What to produce
The pictures stay out; all of the data is to be printed exactly.

Record extracts
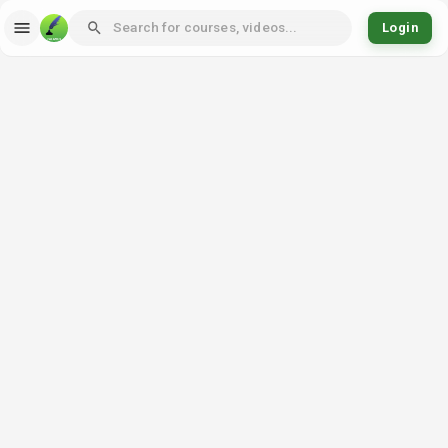
Login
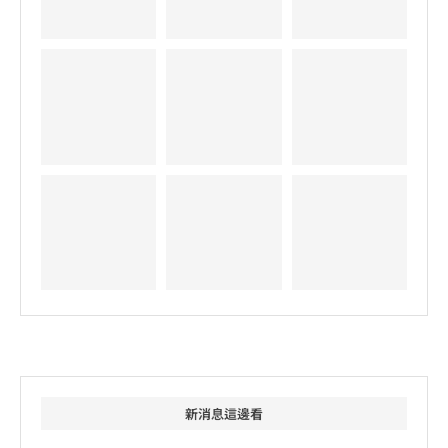
新消息這邊看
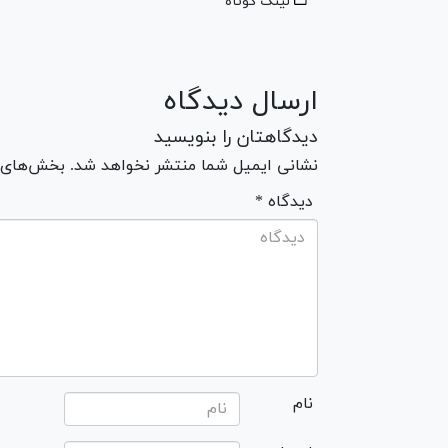
لینک کوتاه
ارسال دیدگاه
دیدگاهتان را بنویسید
نشانی ایمیل شما منتشر نخواهد شد. بخش‌های مو
* دیدگاه
نام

Solution
Login
新消息這邊看
لینک کوتاه
ارسال دیدگاه
دیدگاهتان را بنویسید
نشانی ایمیل شما منتشر نخواهد شد. بخش‌های مو
* دیدگاه
نام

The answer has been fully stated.